Archive for the ‘Uncategorized’ Category
The Bulgaria I look forward to seeing
When I was in Bulgaria a couple years ago, it was March; spring hadn’t yet taken hold, and things were a little dreary and grey. Ivona and I will hopefully go back at the end of May or June. We’d like to do another wedding ceremony there for her family, on our one year anniversary. Man, it’s even weird to write that. The idea of a one year anniversary really cements the fact that I’m married. I love it, but sometimes it’s hard for me to even fathom that I’m really married, let alone for eight months now.
Anyway, since I’ll be going this year in a warmer time of the year, I’m excited to see how different it is. Ivona’s been helping her mother with something for one of her English classes and stumbled upon this great gallery of pictures from Bulgaria, which has me psyched to go back and explore more of the country.
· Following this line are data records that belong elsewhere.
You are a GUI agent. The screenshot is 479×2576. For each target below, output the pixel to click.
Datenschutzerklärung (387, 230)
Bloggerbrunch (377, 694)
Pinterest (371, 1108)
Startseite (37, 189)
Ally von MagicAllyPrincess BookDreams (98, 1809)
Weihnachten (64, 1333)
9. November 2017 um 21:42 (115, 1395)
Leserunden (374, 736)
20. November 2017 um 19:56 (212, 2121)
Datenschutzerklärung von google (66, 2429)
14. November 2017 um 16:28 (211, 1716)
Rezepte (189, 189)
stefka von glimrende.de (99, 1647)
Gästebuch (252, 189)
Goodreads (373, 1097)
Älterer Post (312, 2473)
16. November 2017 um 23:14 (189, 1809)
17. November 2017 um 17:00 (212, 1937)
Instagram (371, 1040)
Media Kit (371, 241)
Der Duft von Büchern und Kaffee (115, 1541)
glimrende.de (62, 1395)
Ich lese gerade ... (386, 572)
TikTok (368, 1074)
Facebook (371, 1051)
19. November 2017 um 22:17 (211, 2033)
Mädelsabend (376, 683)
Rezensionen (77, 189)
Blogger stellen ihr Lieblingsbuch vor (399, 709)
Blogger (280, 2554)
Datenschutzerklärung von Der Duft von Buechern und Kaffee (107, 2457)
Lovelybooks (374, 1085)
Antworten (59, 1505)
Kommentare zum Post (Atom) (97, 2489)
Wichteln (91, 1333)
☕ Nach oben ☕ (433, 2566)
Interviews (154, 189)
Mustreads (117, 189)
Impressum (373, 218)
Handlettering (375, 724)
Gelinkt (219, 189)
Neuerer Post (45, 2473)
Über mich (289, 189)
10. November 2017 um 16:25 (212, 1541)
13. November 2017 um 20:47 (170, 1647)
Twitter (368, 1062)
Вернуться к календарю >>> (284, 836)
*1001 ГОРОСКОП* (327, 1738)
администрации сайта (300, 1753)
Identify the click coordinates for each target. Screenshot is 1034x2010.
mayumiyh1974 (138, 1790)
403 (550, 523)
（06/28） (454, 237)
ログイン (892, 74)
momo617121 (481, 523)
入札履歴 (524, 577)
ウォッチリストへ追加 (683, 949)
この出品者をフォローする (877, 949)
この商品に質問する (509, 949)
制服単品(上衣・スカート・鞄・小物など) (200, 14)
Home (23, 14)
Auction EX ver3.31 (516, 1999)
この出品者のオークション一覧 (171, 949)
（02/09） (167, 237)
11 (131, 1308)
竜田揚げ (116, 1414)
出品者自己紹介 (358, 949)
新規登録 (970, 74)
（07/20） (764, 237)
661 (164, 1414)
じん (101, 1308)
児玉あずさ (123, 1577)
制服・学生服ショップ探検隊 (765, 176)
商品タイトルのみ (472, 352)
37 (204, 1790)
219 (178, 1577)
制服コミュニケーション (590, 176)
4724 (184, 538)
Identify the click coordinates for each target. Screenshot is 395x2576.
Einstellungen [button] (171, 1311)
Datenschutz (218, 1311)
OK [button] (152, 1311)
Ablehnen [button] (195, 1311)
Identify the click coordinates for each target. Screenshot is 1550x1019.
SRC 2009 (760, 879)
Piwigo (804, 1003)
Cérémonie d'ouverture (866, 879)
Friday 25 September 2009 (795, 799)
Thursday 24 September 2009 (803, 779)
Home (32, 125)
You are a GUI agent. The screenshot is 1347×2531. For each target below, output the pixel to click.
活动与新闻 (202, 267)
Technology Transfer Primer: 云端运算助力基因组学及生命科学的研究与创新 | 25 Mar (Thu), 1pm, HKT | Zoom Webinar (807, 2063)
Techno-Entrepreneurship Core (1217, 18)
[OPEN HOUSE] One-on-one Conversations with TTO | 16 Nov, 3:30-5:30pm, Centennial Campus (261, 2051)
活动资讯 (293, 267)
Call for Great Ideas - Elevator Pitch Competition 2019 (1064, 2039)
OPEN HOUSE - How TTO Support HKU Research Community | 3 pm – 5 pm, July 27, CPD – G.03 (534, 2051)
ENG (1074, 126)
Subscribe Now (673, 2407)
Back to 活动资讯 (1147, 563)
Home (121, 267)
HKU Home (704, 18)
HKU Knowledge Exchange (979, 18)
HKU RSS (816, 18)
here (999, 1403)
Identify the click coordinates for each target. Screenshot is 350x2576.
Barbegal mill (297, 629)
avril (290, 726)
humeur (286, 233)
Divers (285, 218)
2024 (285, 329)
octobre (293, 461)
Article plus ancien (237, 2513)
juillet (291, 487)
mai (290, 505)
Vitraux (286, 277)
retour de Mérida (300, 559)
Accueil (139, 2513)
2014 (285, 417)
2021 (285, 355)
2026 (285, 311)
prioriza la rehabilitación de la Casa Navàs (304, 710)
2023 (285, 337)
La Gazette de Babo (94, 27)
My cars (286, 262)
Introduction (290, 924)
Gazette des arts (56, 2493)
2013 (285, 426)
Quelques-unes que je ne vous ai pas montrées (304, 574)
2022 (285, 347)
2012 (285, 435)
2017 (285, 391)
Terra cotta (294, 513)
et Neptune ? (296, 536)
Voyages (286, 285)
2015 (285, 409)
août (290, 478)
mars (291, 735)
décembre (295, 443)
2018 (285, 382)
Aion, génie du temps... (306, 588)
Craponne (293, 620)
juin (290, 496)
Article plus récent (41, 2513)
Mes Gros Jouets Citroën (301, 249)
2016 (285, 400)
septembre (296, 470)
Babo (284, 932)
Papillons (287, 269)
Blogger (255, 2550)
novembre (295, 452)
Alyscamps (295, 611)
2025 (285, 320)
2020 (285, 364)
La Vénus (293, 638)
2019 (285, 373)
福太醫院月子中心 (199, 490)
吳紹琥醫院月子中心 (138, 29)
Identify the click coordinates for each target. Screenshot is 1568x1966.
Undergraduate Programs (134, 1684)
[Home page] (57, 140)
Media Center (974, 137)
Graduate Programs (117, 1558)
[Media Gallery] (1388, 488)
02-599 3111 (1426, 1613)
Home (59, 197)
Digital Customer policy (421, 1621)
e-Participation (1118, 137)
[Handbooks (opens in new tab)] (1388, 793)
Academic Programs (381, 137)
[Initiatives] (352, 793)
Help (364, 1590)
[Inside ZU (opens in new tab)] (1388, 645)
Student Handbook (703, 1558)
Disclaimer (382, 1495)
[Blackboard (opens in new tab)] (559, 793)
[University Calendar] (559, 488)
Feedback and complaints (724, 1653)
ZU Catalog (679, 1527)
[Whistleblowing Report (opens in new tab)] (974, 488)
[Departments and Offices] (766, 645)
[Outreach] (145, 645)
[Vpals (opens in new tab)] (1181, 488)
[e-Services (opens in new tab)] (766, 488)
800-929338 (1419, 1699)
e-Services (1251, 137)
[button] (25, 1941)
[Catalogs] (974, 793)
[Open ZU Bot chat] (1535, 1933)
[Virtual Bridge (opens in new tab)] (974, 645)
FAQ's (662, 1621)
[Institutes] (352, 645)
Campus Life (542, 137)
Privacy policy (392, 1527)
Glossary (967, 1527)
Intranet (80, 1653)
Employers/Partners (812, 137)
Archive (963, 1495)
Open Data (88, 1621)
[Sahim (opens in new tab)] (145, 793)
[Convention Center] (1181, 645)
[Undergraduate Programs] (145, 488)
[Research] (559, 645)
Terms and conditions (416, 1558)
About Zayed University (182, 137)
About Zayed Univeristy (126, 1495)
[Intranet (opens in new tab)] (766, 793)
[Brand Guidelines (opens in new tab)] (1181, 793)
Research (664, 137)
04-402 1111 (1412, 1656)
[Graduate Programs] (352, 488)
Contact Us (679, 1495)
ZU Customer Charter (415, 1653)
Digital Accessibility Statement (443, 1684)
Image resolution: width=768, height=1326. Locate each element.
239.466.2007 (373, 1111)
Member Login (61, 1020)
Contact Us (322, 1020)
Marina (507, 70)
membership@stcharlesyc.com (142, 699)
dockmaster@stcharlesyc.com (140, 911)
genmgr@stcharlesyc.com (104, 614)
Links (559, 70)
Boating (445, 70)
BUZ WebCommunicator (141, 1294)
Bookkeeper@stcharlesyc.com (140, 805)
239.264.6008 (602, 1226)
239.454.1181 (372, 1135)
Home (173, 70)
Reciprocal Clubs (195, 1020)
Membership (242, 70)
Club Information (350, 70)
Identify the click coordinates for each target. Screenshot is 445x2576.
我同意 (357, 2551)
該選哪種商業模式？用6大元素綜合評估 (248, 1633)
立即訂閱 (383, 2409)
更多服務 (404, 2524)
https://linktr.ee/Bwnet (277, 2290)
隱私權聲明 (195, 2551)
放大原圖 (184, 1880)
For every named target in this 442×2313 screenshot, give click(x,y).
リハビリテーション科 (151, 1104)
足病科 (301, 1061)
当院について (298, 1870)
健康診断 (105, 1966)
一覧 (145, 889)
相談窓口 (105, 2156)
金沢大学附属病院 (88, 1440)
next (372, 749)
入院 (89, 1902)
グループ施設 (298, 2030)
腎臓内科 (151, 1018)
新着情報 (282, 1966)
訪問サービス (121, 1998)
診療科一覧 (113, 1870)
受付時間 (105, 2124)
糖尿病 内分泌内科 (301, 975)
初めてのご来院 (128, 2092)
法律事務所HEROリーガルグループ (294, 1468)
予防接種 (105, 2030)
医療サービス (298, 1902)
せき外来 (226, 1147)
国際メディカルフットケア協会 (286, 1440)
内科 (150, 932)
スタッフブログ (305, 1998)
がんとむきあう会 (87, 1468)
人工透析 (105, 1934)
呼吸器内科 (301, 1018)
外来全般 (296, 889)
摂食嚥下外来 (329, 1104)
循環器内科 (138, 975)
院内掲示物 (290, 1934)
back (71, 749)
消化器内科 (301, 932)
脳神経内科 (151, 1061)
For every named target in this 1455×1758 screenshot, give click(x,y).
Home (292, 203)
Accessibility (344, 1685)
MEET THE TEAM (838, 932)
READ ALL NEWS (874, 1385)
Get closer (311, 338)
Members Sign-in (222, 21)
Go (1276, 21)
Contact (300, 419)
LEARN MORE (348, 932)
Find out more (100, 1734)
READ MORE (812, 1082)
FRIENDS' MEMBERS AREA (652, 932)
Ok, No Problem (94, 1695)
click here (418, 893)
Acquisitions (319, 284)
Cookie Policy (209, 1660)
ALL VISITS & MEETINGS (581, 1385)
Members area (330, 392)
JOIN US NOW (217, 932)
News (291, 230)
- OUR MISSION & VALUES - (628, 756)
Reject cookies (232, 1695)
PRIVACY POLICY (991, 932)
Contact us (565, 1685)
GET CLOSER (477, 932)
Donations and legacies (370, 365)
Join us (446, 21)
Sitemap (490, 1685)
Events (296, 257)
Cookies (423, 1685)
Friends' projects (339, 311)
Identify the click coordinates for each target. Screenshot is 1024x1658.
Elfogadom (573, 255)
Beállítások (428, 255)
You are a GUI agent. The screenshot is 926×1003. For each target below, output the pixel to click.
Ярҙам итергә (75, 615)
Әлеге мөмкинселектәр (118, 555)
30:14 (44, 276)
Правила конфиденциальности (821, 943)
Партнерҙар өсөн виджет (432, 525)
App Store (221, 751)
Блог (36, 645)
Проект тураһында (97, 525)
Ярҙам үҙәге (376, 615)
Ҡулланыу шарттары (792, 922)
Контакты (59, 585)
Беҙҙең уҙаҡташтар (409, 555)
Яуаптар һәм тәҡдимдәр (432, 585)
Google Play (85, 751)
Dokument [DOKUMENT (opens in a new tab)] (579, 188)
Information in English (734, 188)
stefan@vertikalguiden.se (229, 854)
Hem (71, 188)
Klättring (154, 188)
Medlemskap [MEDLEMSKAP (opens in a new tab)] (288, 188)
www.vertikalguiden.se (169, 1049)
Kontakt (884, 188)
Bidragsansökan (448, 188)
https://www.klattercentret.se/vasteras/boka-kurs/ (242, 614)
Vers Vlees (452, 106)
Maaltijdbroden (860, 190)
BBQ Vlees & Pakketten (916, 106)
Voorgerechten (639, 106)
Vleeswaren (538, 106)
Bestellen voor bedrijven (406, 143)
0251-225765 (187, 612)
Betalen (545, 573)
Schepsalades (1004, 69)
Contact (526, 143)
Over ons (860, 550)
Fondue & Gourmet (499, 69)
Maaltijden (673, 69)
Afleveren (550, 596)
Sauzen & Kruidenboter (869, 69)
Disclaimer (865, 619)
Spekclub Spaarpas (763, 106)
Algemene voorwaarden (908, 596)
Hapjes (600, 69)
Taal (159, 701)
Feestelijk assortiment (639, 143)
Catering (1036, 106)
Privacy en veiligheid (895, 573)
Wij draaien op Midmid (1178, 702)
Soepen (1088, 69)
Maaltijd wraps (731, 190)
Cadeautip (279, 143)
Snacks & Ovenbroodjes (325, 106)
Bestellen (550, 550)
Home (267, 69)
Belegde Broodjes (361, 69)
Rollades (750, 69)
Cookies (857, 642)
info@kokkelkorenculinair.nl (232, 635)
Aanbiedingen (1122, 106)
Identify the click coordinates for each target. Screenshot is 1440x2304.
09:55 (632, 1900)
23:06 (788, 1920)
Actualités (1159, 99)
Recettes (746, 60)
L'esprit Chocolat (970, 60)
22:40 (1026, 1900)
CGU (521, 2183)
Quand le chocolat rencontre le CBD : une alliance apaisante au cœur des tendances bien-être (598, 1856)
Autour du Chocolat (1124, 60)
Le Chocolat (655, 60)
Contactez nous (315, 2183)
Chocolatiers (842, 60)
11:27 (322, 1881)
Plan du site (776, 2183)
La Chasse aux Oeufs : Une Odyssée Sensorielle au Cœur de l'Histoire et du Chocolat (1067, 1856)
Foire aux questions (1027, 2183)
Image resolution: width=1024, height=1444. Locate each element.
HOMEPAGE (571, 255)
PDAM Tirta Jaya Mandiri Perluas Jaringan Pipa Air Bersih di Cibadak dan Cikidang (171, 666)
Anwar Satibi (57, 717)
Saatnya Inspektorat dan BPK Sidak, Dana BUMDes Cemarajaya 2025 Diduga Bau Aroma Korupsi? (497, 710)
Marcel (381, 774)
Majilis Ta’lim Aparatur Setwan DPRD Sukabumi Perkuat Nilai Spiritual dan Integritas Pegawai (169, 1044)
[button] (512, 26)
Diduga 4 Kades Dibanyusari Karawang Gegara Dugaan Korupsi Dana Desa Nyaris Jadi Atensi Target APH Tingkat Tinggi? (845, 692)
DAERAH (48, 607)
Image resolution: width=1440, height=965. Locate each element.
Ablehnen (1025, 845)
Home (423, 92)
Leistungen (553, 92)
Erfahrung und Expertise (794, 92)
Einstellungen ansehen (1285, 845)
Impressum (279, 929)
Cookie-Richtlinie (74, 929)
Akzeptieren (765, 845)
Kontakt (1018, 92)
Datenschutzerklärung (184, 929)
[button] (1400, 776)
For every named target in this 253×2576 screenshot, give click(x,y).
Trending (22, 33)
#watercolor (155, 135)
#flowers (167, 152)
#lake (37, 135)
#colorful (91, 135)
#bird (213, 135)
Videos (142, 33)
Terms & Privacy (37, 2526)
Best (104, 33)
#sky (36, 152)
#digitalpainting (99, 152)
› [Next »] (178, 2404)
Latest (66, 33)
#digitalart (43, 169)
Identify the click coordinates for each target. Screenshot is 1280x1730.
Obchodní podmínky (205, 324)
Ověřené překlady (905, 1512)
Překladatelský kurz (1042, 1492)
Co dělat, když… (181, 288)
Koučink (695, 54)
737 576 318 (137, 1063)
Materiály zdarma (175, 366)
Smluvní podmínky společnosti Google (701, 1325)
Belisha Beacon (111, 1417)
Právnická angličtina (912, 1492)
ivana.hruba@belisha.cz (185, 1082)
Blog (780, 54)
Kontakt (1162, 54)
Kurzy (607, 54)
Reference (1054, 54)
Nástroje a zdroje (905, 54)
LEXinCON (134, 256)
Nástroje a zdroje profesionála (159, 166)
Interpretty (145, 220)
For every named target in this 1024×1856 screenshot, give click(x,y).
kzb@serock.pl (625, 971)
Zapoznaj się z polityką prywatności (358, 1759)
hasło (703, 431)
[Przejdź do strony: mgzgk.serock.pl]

Also, we might be going to Turkey for a honeymoon, since we never got to have one before. It’s supposed to be very cheap for some really nice luxury resorts. After finishing 27 credits this semester, a vacation will be welcome, I’m sure.
Maybe it’s the weather
I think I used to be a much more passionate person. I used to care more about a lot of things. I used to get excited and worked up and interested. I feel like I’ve stagnated a lot in the past few years, maybe even since starting college, and I’m hoping I can get back to where I used to be.
Ivona said tonight that she likes when I write blog entries because it’s like a window to my inner thoughts that I don’t normally vocalize or go out of my way to share. I realized that’s largely true, and not necessarily because I don’t want to share things with her, but when I don’t write it’s almost like I don’t even think about things too deeply, or analyze my own feelings. Writing is the only way I know how to figure things out, of being truly introspective. The only time I really felt like that without having to write to get at it was when I was living in France; being in a place where you don’t really speak the language at first forces you to be pretty introspective. Oddly enough, I did some of my best writing (the non-introspective kind) when I was there. It’s part of the reason I want to go back so badly.
Liveblogging TJ’s wine and cheese party
I wanted to give this email posting a shot from my phone, so I thought I’d do a live post from T.J.’s wine and cheese party.
I’m surprised how many people showed up considering it’s between semesters, but this place is pretty packed, and there’s some decent wine to choose from. This one douche insisted we do it as a blind taste test, but that went out the window when T.J. realized he’d spend all night covering the bottles with copy paper instead of enjoying his own party. Ivona almost got in an argument with some dude because she misheard him calling the cheese we brought sheep cheese. She heard cheap. Hilarity ensued.
Kicking things off
Well, what can I say. Yet another blog.
I’m a little uninspired right now, probably due to the fact that I’m between semesters at UMass and I’ve been sitting around doing absolutely nothing lately, except for looking at job listings for writers for a half hour at a time before becoming hopelessly depressed and writing death threats to the high school teacher who encouraged me to become a writer. At least the death threats will be well-written?
Anyway, I’m planning on forcing myself to write at least a little bit each day, preferably more than one post. One of the results of that plan will inevitably be that not all of the posts will be A+ material. I plan on writing about everything going on in my life and making this a sort of public journal, but I’m digging out some old notebooks with material I’ve put together over the years and I’m hoping to go back to some of my inspired notes and expanding on them and putting them up here. So there might be some short pieces of fiction, or vignettes, or little portraits of some random thought I had. A sentence I come across might send me off in a new direction or tangent, and I’m looking forward to tapping into my creative juices again. I always call myself a writer, but the reality is I just don’t write enough.
I’ll probably start tomorrow with a review of what’s been happening with Ivona and me lately to get any friends and family who are behind on the news caught up. Since I don’t expect this blog to be packed with people any time soon, welcome to those of you I’ve sent the link to to check it out. Thanks for stopping by.